According to his mother, Amy Briggs, Daniel was picked on by a small group of students for years. His parents did the right thing. According to a news report, they went to school officials “50 or 60″ times about the bullying that had occurred over a 9 year period. And whatever actions the school took, it wasn’t enough.
“They might talk to the kid. They might suspend them for a day or so, depending on what had actually taken place. But that just made it worse for Daniel, because then, the taunting, the ‘Oh, run home to mommy, run to the principal,'” said Amy.” Eventually, Daniel stopped talking to adults or people in authority, apparently because it didn’t do anything but make it worse.
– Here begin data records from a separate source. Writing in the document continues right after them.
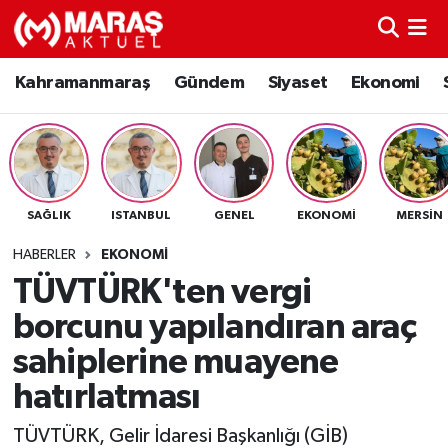
Kahramanmaraş
Nöbetçi Eczaneler
Kahramanmaraş
Gündem
Siyaset
Ekonomi
Gündem
Hava Durumu
Siyaset
Namaz Vakitleri
SAĞLIK
ISTANBUL
GENEL
EKONOMI
MERSIN
Ekonomi
Trafik Durumu
HABERLER
EKONOMI
Spor
TFF 3.Lig 4.Grup Puan Durumu ve Fikstür
TÜVTÜRK'ten vergi
borcunu yapılandıran araç
Sağlık
Tüm Manşetler
sahiplerine muayene
Teknoloji
Son Dakika Haberleri
hatırlatması
Eğitim
Haber Arşivi
TÜVTÜRK, Gelir İdaresi Başkanlığı (GİB)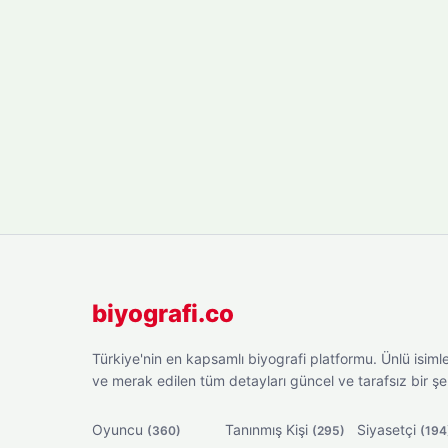
biyografi.co
Türkiye'nin en kapsamlı biyografi platformu. Ünlü isimler
ve merak edilen tüm detayları güncel ve tarafsız bir ş
Oyuncu
Tanınmış Kişi
Siyasetçi
(360)
(295)
(194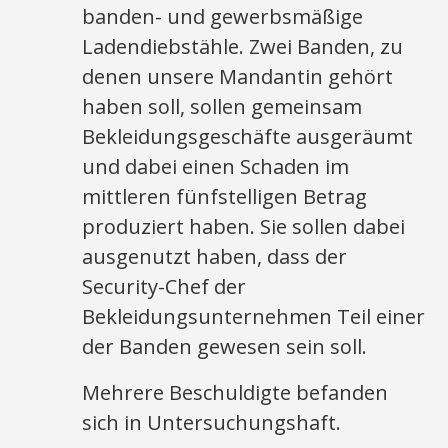
banden- und gewerbsmäßige
Ladendiebstähle. Zwei Banden, zu
denen unsere Mandantin gehört
haben soll, sollen gemeinsam
Bekleidungsgeschäfte ausgeräumt
und dabei einen Schaden im
mittleren fünfstelligen Betrag
produziert haben. Sie sollen dabei
ausgenutzt haben, dass der
Security-Chef der
Bekleidungsunternehmen Teil einer
der Banden gewesen sein soll.
Mehrere Beschuldigte befanden
sich in Untersuchungshaft.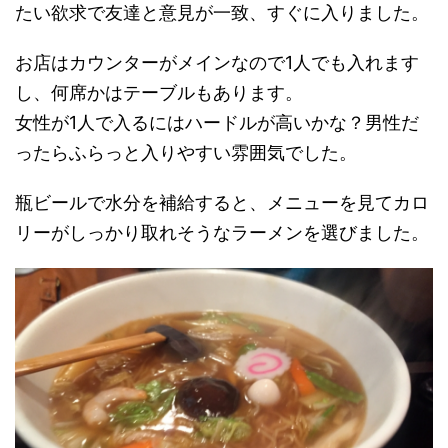
たい欲求で友達と意見が一致、すぐに入りました。
お店はカウンターがメインなので1人でも入れます
し、何席かはテーブルもあります。
女性が1人で入るにはハードルが高いかな？男性だ
ったらふらっと入りやすい雰囲気でした。
瓶ビールで水分を補給すると、メニューを見てカロ
リーがしっかり取れそうなラーメンを選びました。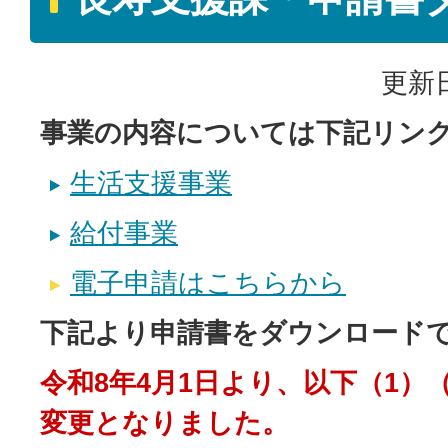
更新日
事業の内容については下記リン
生活支援事業
給付事業
電子申請はこちらから
下記より申請書をダウンロード
令和8年4月1日より、以下（1）（
変更となりました。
He must have hid the pain he’d be enduring because it seemed like he was doing ok, according to Richard Fabend , author of the blog HandiHelp. Daniel was his neighbor, and friend. Richard has quadriplegia after an accident, and Daniel would help him out and hang out with him. He has this to say about Daniel.
Daniel lived next door to me. He was 16 years old and a junior at the local high school. He was a teenager filled with ideas, dreams, aspirations and adolescent insecurities. Daniel was also shy, sensitive and caring. He loved the out – of- doors and nature. To his neighbors, he was a very special young man.
Over the last few years we had talked about the taunting, teasing and bullying he was experiencing at school. As a former special education teacher, I shared strategies I had used with my students. This year things seemed to be improving. Daniel was on the honor roll and he seemed more confident and self-assured. What we didn’t realize was after years of attacks, he was being driven into a desperate act to escape. Monday night it all came to a head and he lost HIS struggle.
Who has done this? A few, hiding behind the anonymity of social media, can text and Tweet whatever they wish. Can they not look and see what can happen? Will they not realize the full extent their actions, or are they already looking for another vulnerable target? I have learned that there are enough challenges and pain in life already. Why make it any harder for anyone else?
This boy, this boy who obviously cared a lot for people, was bullied enough that he thought there was no other way out but death. What else was there to do? He’d DONE what he was supposed to do. He’d gone to his parents, his teachers, to those who he thought could help. His parents tried. 50 or 60 complaints, to me, sounds like an awful lot of trying. I don’t know this boy, I don’t know his family. But I know his story. I lived it. I see the face of my own son when I look at the photo of this kid. I hear the story of my daughter’s torment when she was told “well, we have to SEE it happening to do anything about it” when she went to the school for help. This has to STOP.
There are so many mandates for our school- tests to pass, programs to offer, teachers to observe, but we are failing at one of the most important things – keeping our kids healthy and alive. There should be mandates to address and handle bullying. All too often, a complain is taken, and little or no action is taken. Schools should be required to address bullying, and protecting the bullied. There must be follow up, and recorded action and consequences in an appropriate time frame.
We make it a priority to have our kids learn reading, writing and math according to state guidelines. States should also mandate teaching our students that bullying is unacceptable and not tolerated.
Perhaps there should be testing and ranking on the bullying occurring at schools, and funding tied to that.
I’m quite sure that bullying problems would be more handily addressed then.
My heart goes out to the family of Daniel, Amy and Robbie Briggs,and his brother, Michael. I’m sorry that they have to live the rest of their lives without their boy because a few small minded people who thought that tormenting a person was fun, and they never were forced to stop. I hope, as Amy Briggs hopes, that they are held accountable for their actions.